Ono studied music from a young age and was taught to carefully listen to the sounds of everyday life, which she inscribed in her musical alphabet. In the performances and events organized by Fluxus, sounds were particularly important. Before Fluxus, Ono practiced a kind of talking chant accompanied by poetic texts, recited alone or with others, and sounds that displayed her extraordinary vocal range. Today she maintains certain characteristics of her performances from that period to create her own inimitable musical style.[5]

  1. Yoko Ono, “Statement” from “Biography” (1966), published in The Stone, Judson Gallery, New York (1966). Reprinted in YES YOKO ONO, exh. cat. (New York: Japan Society Gallery and Harry N. Abrams, Inc., Publishers, 2001), p. 28.
  2. Ingrid Pfeiffer, “Bringing the World into Balance,” Yoko Ono. Half-A-Wind Show. Retrospective, exh. cat., Guggenheim Museum Bilbao (Mar. 14, 2014–Sept. 1, 2014), p. 27.
  3. Jon Hendricks, "Yoko Ono and Fluxus,” Yoko Ono. Half-A-Wind Show. Retrospective, exh. cat., Guggenheim Museum Bilbao (Mar. 14, 2014–Sept. 1, 2014), pp. 53–54.
  4. Yoko Ono, quoted in Alexandra Munroe, “Spirit of YES: The Art and Life of Yoko Ono,” YES YOKO ONO, exh. cat. (New York: Japan Society Gallery and Harry N. Abrams, Inc., Publishers, 2001), p. 28.
  5. Pfeiffer, “Bringing the World into Balance,” p. 28.

Preguntas

Watch an excerpt from the film Cut Piece (1964) at www.youtube.com/watch?v=lYJ3dPwa2tI.

Describe what you have seen to someone else. Who appears in the film? What are they doing?

How is the artist seated? Why do you think she chose that pose?

Ono commented that she wore her best dress even though she was nearly destitute at the time. Describe her clothing. Why do you think she chose to wear that? Observe the expression on Ono’s face as they cut away her dress.
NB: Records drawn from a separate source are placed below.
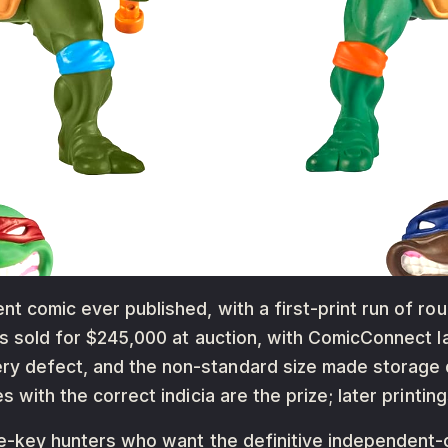
nt comic ever published, with a first-print run of ro
has sold for $245,000 at auction, with ComicConnect l
y defect, and the non-standard size made storage di
s with the correct indicia are the prize; later printin
die-key hunters who want the definitive independent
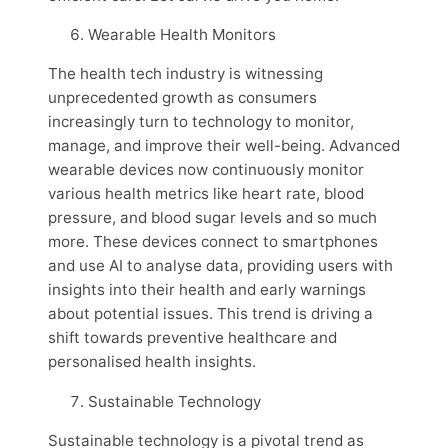
Wearable Health Monitors
The health tech industry is witnessing
unprecedented growth as consumers
increasingly turn to technology to monitor,
manage, and improve their well-being. Advanced
wearable devices now continuously monitor
various health metrics like heart rate, blood
pressure, and blood sugar levels and so much
more. These devices connect to smartphones
and use AI to analyse data, providing users with
insights into their health and early warnings
about potential issues. This trend is driving a
shift towards preventive healthcare and
personalised health insights.
Sustainable Technology
Sustainable technology is a pivotal trend as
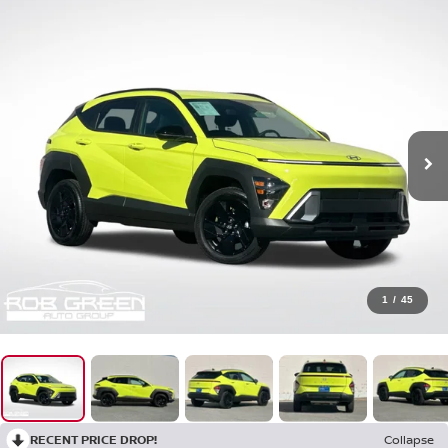
1
/
45
RECENT PRICE DROP!
Collapse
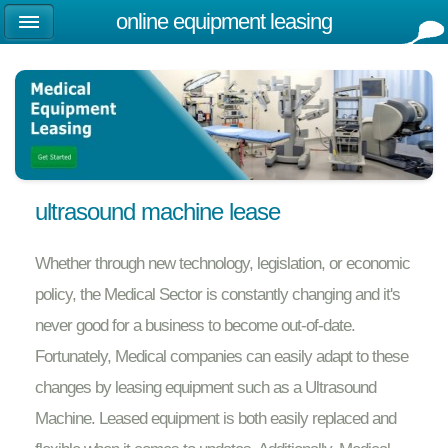
online equipment leasing
ultrasound machine lease
Whether through new technology, legislation, or economic
policy, the Medical Sector is constantly changing and it's
never good for a business to become out-of-date.
Fortunately, Medical companies can easily adapt to these
changes by leasing equipment such as a Ultrasound
Machine. Leased equipment is both easily replaced and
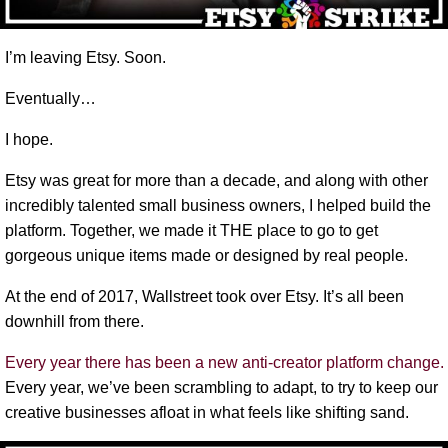
I’m leaving Etsy. Soon.
Eventually…
I hope.
Etsy was great for more than a decade, and along with other
incredibly talented small business owners, I helped build the
platform. Together, we made it THE place to go to get
gorgeous unique items made or designed by real people.
At the end of 2017, Wallstreet took over Etsy. It’s all been
downhill from there.
Every year there has been a new anti-creator platform change.
Every year, we’ve been scrambling to adapt, to try to keep our
creative businesses afloat in what feels like shifting sand.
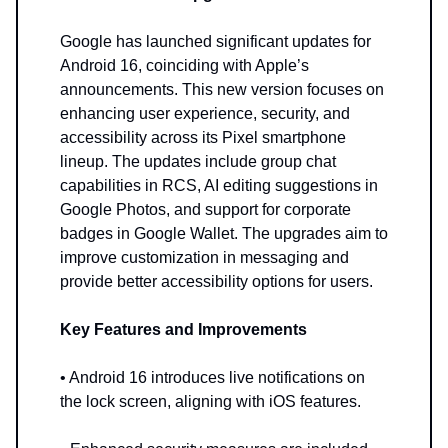
Google has launched significant updates for
Android 16, coinciding with Apple’s
announcements. This new version focuses on
enhancing user experience, security, and
accessibility across its Pixel smartphone
lineup. The updates include group chat
capabilities in RCS, AI editing suggestions in
Google Photos, and support for corporate
badges in Google Wallet. The upgrades aim to
improve customization in messaging and
provide better accessibility options for users.
Key Features and Improvements
• Android 16 introduces live notifications on
the lock screen, aligning with iOS features.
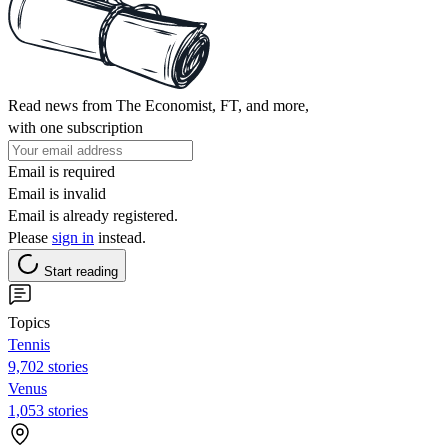
Read news from The Economist, FT, and more,
with one subscription
Email is required
Email is invalid
Email is already registered.
Please
sign in
instead.
Start reading
Topics
Tennis
9,702 stories
Venus
1,053 stories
Express the feelings you think her face may convey. How would you describe the attitude of the participants?
Listen to the soundtrack of the recording. What seems to be the prevailing atmosphere in the auditorium? Ask each of your students to define it in a single word and write that word on a piece of paper. Have them exchange the pieces of paper and ask them to read each one out loud and say whether or not they agree with that particular word.
In Cut Piece (1964), there is no sound other than background noise, and yet sounds are very important and can even be understood as music. Discuss the value of silence, sounds, or a musical melody while an event is going on.

How would you feel if you were in the artist’s place? How would you feel if you were one of the participants? What do you think about audiences participating in works of art? Why do you think Ono wants the audience to participate in this action?